I have noticed when restacking and forging for my Ws pattern that the inner pcs fold faster than the outer layers. Is this because the dies are cooling the billet on the outside? Or am I doing something wrong. Landon
I have noticed the same thing Landon and came to the same conclusion after talking to people. So I now make sure to preheat the dies, it helps.
Brion
Brion Tomberlin
Anvil Top Custom Knives
ABS Mastersmith
Thanks Brion, I have noticed this before on other patterns but I am working 2 Ws billets and relized the second one was folding better than the first one. The cooling factor was the only thing I could come up with. Landon
Sometimes you will notice the opposite affect when drawing under a hammer that hit to lightly for the size of the work ... the out side of the billet will move faster than the core.
MP
Thanks Matthew, I had not thought of it working like that. Now i will have to play with that to see what I come up with. Landon
X 2 what Matthew said.
john
Yes, Matthew has it right. But you can also overcome this some by using shorter working sessions, going back to the forge sooner. Bump it one time and go back in the fire. Working in a narrow heat range. It all goes back to the principle of evenness. Even heating, even forging. No shadows and use bright heat. The intensity of hammer or die blow has to be appropriate to the heat and intended flow of the material.
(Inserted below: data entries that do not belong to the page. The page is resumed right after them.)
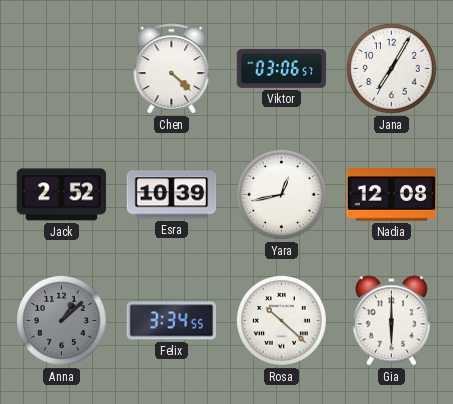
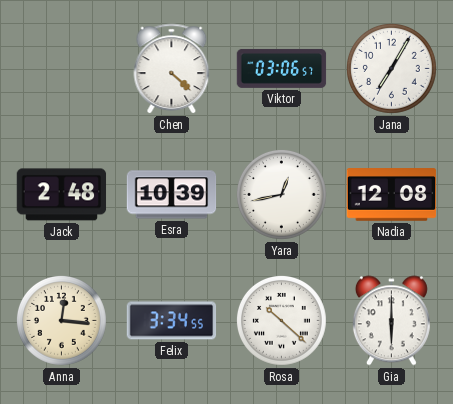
Jack: 2:52 -> 2:48
Anna: 1:08 -> 12:16
Anna dial: grey -> cream
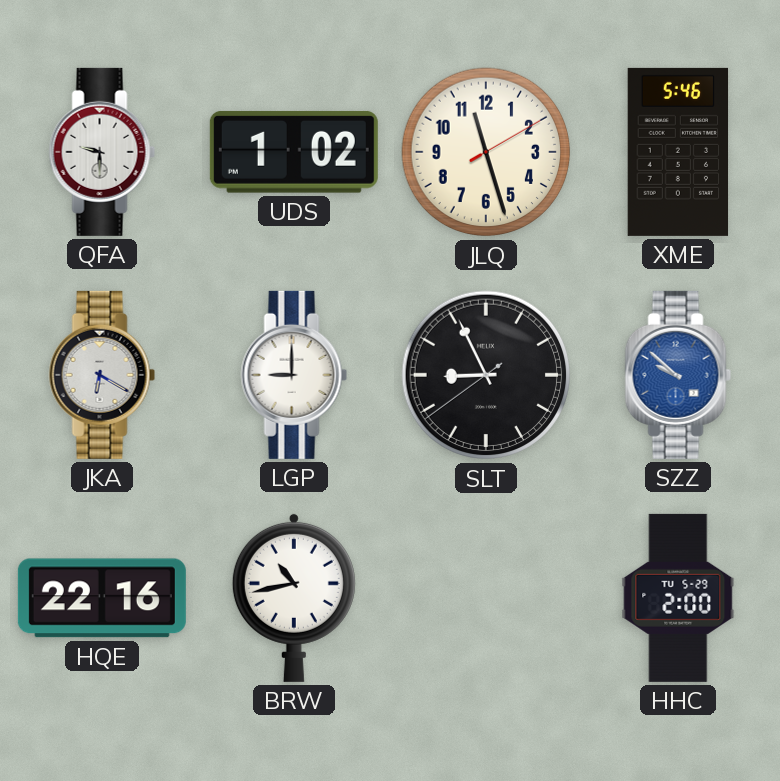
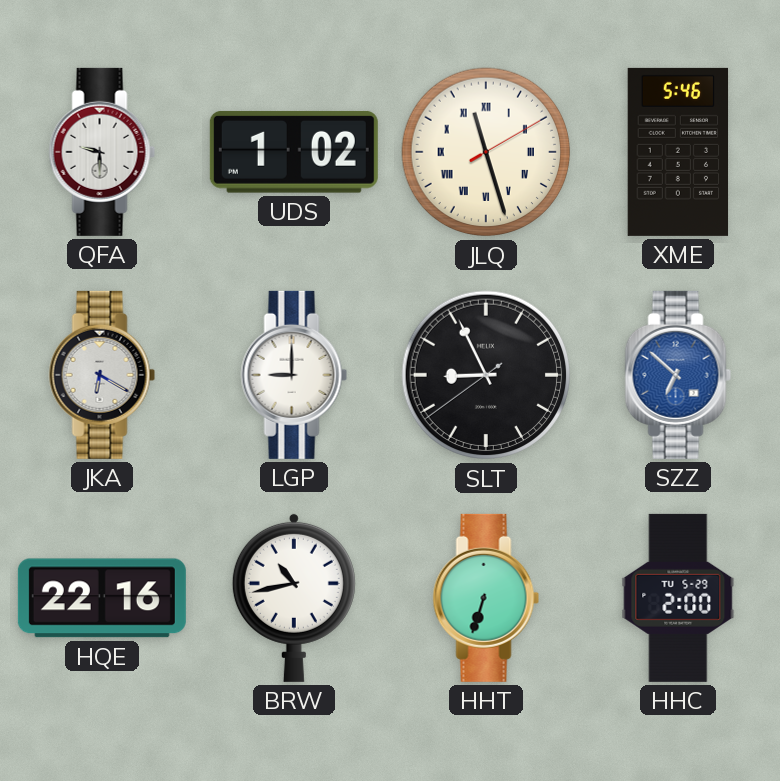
JLQ numerals: Arabic -> Roman
SZZ: 9:52 -> 6:52
HHT: none -> 6:33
Often overlooked but equally important is even heat extraction, whether while forging or in the quench. Uneven heat extraction happens when you forge a piece more on one side than the other since contact with the anvil or bottom die is more than the top. Sucks the heat out and makes it stiffer causing the top (hotter part)to move more. While this is inevitable, it means we have to be more conscious of our control of the timing. In a mono steel we only worry about even forging and how it relates to stress but in Damascus we can really see the visible manifestation of uneven working.
This is where some old fashioned blacksmith training plays a very important part. A blacksmith looks at moving metal in a more practical way, if you will. If a piece needs one blow due to it being thin and the heat going away fast, the blacksmith uses one blow that is appropriate in impact, using a bigger hammer in some cases, not 10 light blows. In the context of working hot steel whose heat is constantly draining as you get it out of the fire, you have to hit it hard when it requires being hit hard. There is no way out of it. 10 light blows are not equal to one hard blow when translated to metal movement.
An example of this is the very first thing you are taught when taking the blade forging class. Forging the tip on a bar. If you get it hot enough (evenly, no shadows) and hit it hard enough the innards of the bar will flow along with the outside preventing a birds mouth. Use hard, controlled blows and don't keep pecking on it after it gets out of it's proper heat range for moving metal. It has to flow. That means it has to be hot even on the inside.
When it comes to understanding the movement of metal Bladesmithing only scratches the surface. I highly recommend every bladesmith to take a general blacksmith course.